**EXERCISE**
Each line of the entries below that holds "with" is needed, copied in full.

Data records
________________________________________

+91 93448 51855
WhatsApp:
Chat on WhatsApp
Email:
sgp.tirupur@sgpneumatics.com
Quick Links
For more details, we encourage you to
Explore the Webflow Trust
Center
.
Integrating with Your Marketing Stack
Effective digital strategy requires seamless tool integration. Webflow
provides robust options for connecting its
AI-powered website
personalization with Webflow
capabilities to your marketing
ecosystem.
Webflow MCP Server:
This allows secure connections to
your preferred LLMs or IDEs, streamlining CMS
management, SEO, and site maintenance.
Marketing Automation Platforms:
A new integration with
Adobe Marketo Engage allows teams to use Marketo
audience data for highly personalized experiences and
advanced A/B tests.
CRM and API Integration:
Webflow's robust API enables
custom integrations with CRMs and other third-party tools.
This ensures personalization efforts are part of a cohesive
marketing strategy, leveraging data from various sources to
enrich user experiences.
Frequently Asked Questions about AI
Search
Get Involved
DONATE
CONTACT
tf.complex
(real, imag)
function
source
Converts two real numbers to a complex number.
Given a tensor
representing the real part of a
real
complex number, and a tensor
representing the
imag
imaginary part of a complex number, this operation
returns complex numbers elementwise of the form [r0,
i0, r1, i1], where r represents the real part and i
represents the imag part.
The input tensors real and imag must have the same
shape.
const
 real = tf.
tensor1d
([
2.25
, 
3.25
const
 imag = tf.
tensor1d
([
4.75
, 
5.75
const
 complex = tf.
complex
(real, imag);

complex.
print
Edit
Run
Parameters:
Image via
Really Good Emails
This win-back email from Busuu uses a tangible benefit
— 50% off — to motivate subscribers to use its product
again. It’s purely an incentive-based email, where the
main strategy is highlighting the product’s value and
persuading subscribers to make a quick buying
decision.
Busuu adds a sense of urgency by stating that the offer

________________________________________

**YOUR SOLUTION**
Integrating with Your Marketing Stack
personalization with Webflow
A new integration with
custom integrations with CRMs and other third-party tools.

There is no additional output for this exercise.